WALTON FORD: TUTTO
Gagosian is pleased to announce Tutto, an exhibition of new paintings by Walton Ford.
March 6 – April 19, 2025
Ford’s practice centers on how animals are represented and the intersections of animal and human lives. Tutto is his first body of work to focus on a single individual: the eccentric Milanese heiress Luisa Casati (1881–1957). Depicting the exotic animals that she kept, Ford portrays her years in Venice shortly before World War I.
Known as La Marchesa, Casati was one of Europe’s wealthiest women and is legendary for her extravagant pursuit of aesthetic extremes and social recognition. Startled onlookers describe how she wore snakes as necklaces, walked with a pair of cheetahs in Venice’s piazzas, and attended an opera clad in a headdress of peacock feathers that were stained with the blood of a freshly killed chicken.

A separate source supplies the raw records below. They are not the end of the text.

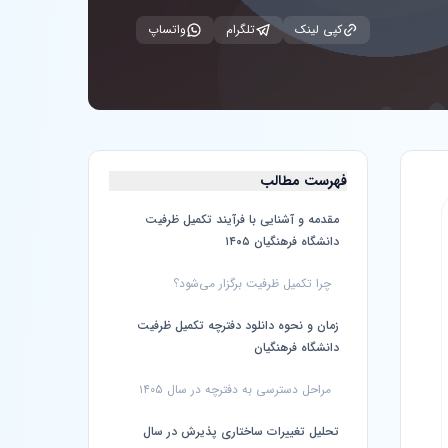
کپی لینک
تلگرام
واتساپ
فهرست مطالب
مقدمه و آشنایی با فرآیند تکمیل ظرفیت
دانشگاه فرهنگیان ۱۴۰۵
چرا تکمیل ظرفیت برگزار می‌شود؟
زمان و نحوه دانلود دفترچه تکمیل ظرفیت
دانشگاه فرهنگیان
مراحل دسترسی به دفترچه در سال ۱۴۰۵
تحلیل تغییرات ساختاری پذیرش در سال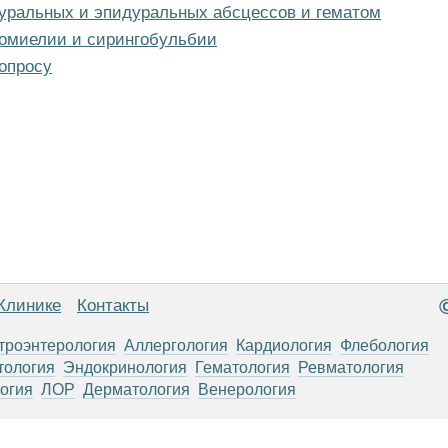
дуральных и эпидуральных абсцессов и гематом
гомиелии и сирингобульбии
опросу
Клинике
Контакты
троэнтерология
Аллергология
Кардиология
Флебология
тология
Эндокринология
Гематология
Ревматология
огия
ЛОР
Дерматология
Венерология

Declaring her desire to be “a living work of art,” Casati commissioned elaborate dresses from leading costumiers of the era including Paul Poiret and Léon Bakst, designer for the Ballets Russes. Obsessed with immortalizing her image, she was the subject of portraits by artists such as Giovanni Boldini, Romaine Brooks, Adolf de Meyer, Augustus John, Man Ray, and Kees van Dongen, and a patron of projects by the Futurists. In 1910, Casati leased the Palazzo Venier dei Leoni on Venice’s Grand Canal, an eighteenth-century structure that would later be occupied by Peggy Guggenheim, and which today houses Guggenheim’s collection. Casati transformed its rooms and gardens into a lavish setting for her theatrically bohemian soirées.
The writer would have a second career as an Italian nationalist during and after the war, devising a theatrical politics that presaged Italian fascism. Taking on substantial debts, Casati would by the 1930s lose her fortune and her menagerie of animals, going on to a relatively meager life in London.